Start of RECORD EXCERPTS

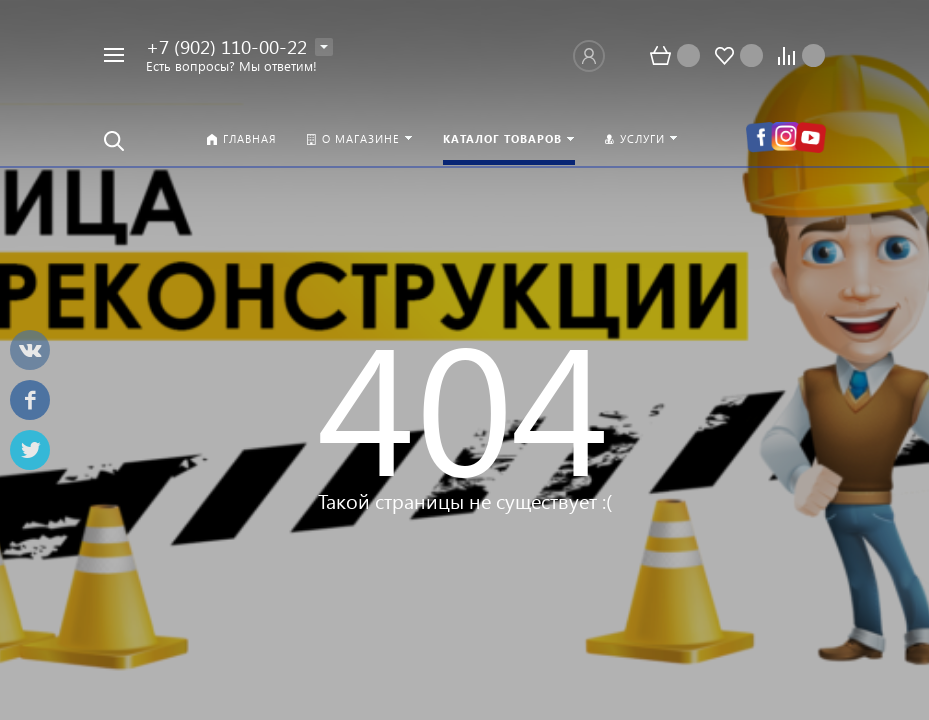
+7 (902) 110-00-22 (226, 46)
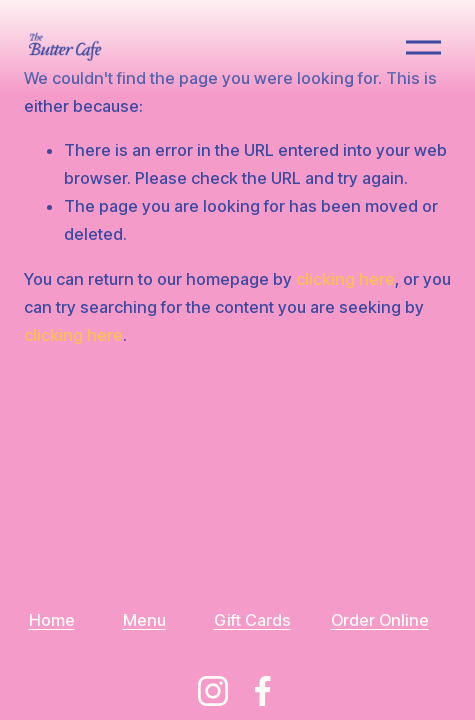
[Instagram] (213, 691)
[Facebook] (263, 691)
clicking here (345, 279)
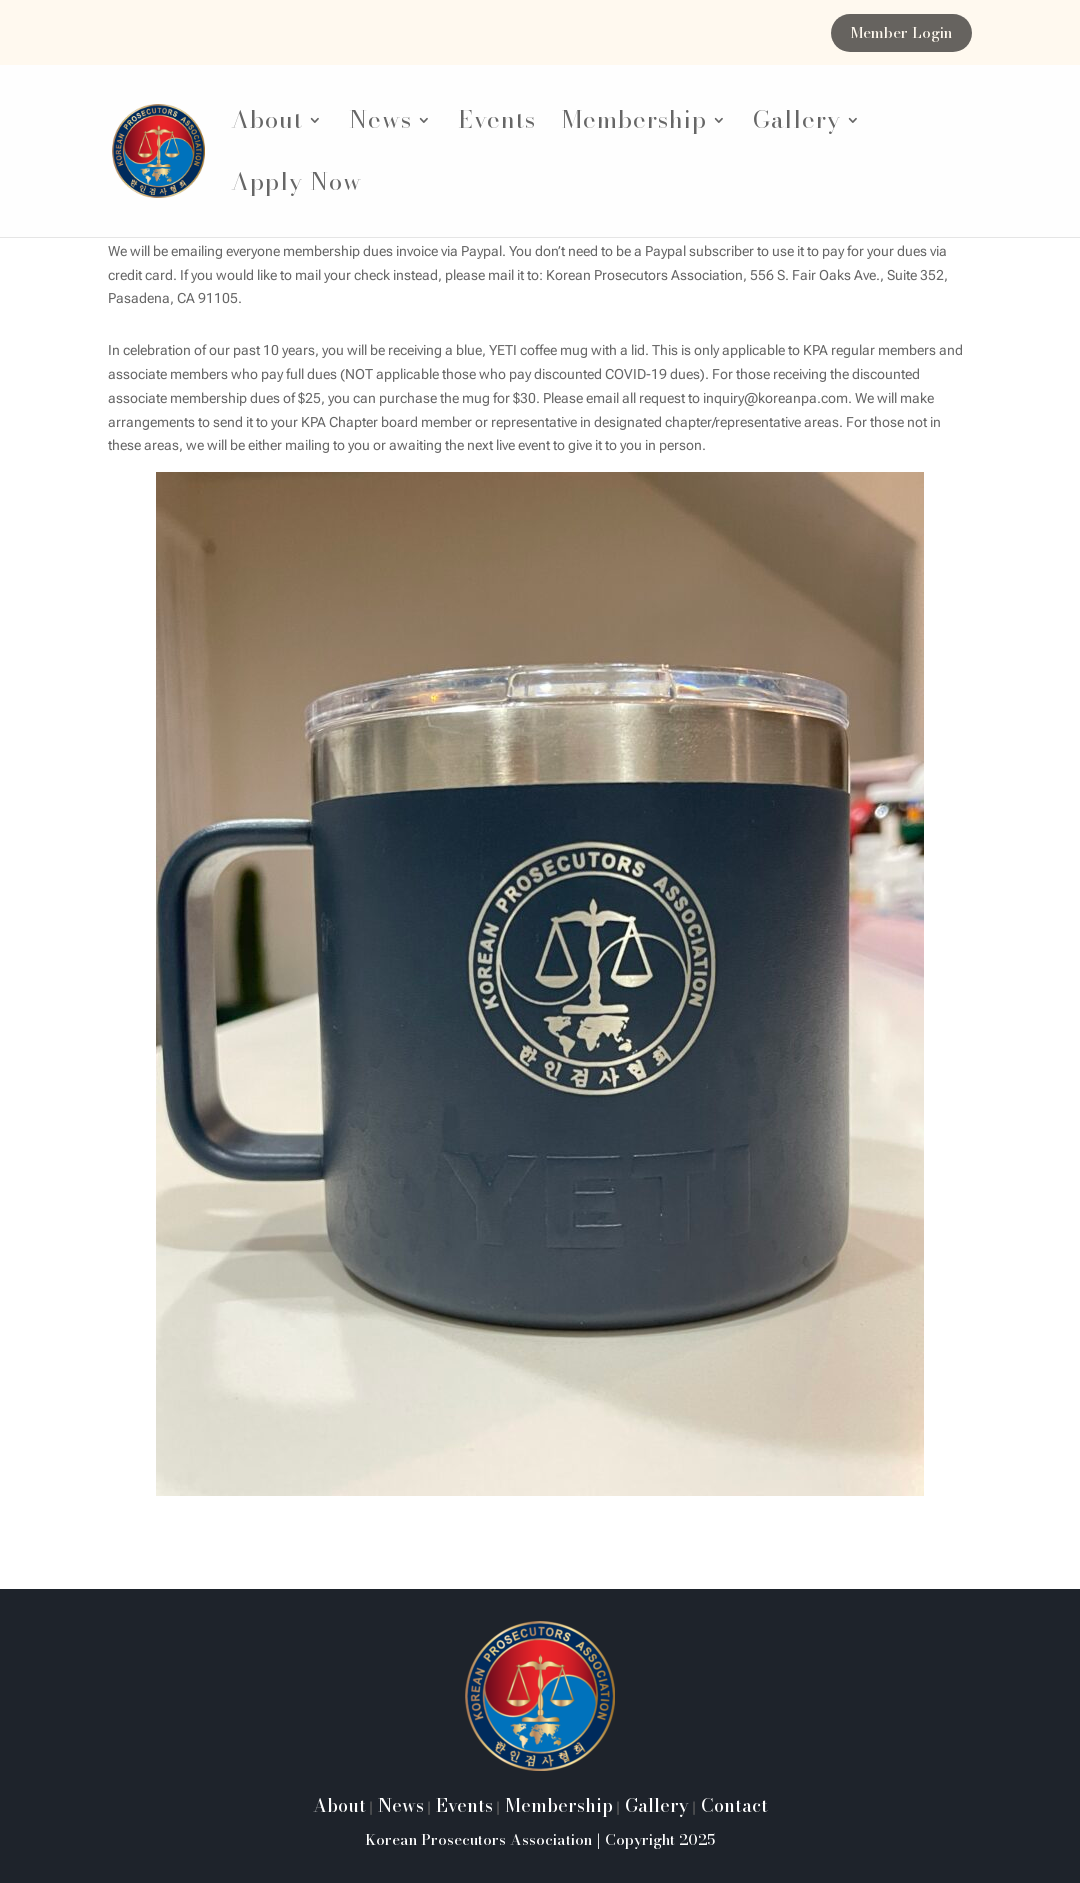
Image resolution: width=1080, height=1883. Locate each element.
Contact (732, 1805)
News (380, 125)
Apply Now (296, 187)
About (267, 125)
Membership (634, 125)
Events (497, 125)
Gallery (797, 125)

End of RECORD EXCERPTS
Start of RECORD EXCERPTS

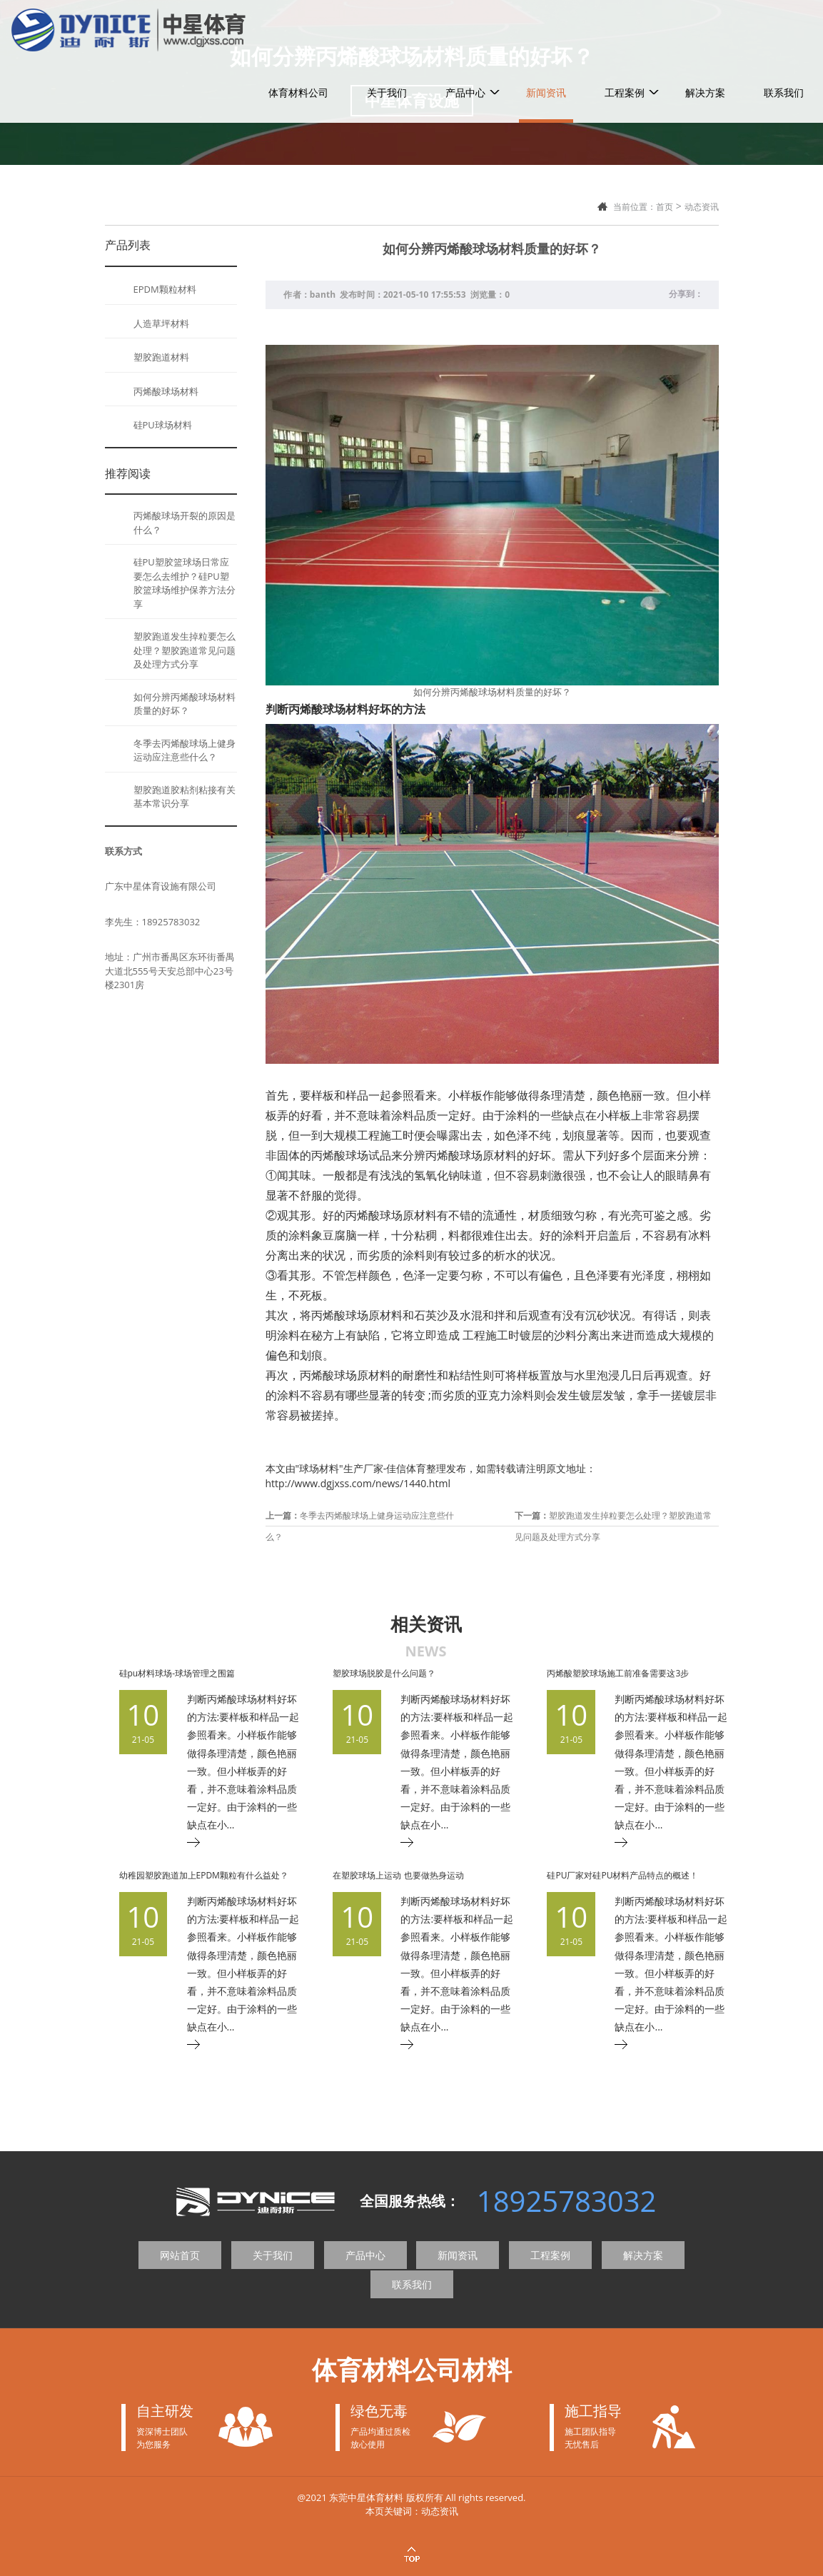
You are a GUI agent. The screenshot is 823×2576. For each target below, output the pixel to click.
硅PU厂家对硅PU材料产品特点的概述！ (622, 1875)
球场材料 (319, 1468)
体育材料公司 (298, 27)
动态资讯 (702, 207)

End of RECORD EXCERPTS
Start of RECORD EXCERPTS

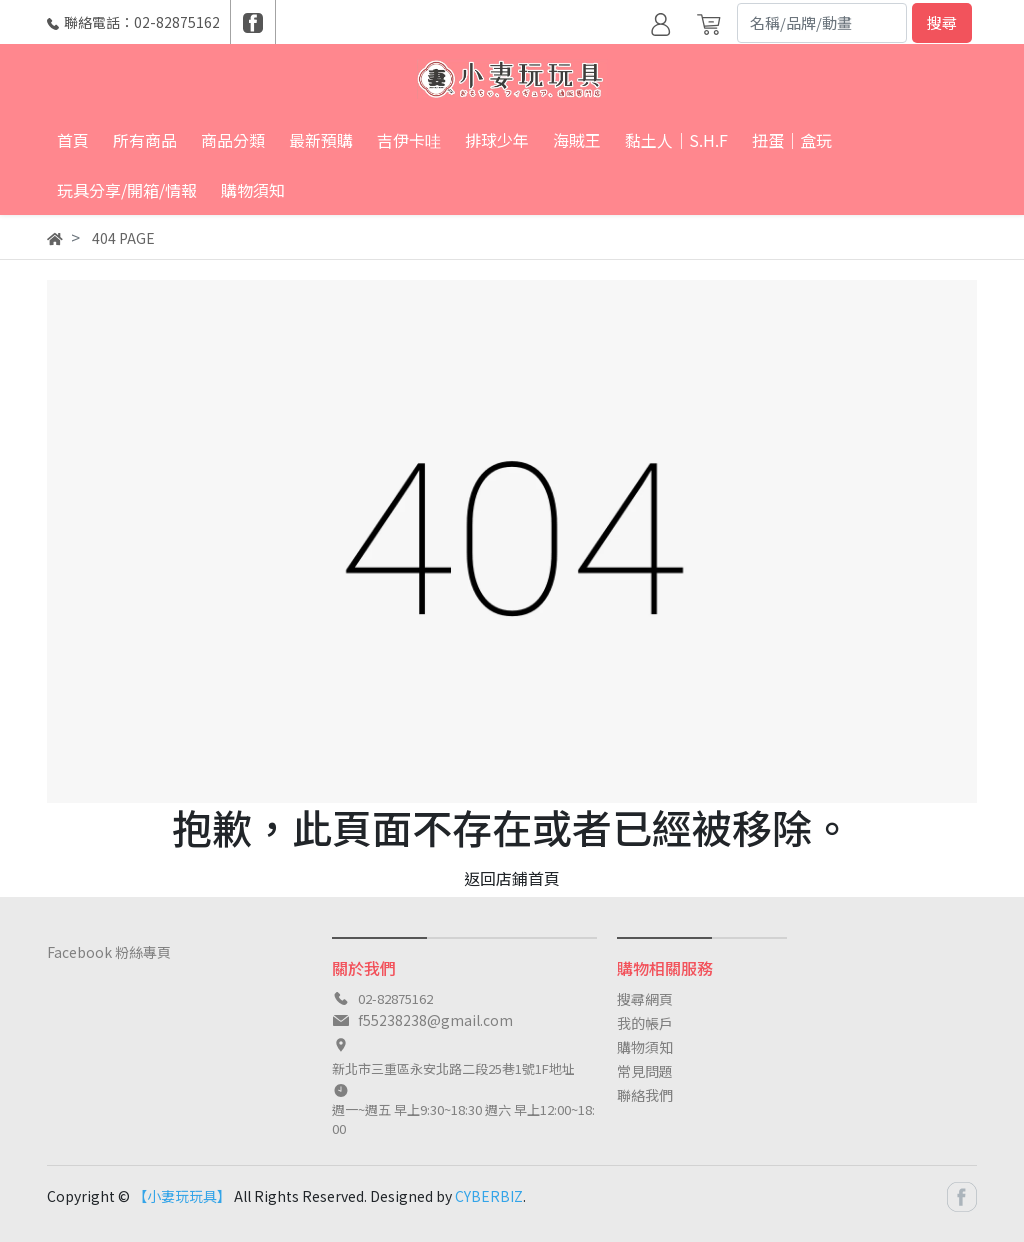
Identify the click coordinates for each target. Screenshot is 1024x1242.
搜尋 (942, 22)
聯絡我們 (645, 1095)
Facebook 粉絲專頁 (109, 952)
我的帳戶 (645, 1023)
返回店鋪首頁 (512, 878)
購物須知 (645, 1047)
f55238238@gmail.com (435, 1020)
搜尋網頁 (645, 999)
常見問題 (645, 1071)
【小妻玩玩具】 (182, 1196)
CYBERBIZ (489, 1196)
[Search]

End of RECORD EXCERPTS

WHAT THE TASK ASKS:
What lines in the data above contain the word "target"? Show them all.

SOLUTION FOR THIS EXERCISE:
You are a GUI agent. The screenshot is 823×2576. For each target below, output the pixel to click.
Identify the click coordinates for each target. Screenshot is 1024x1242.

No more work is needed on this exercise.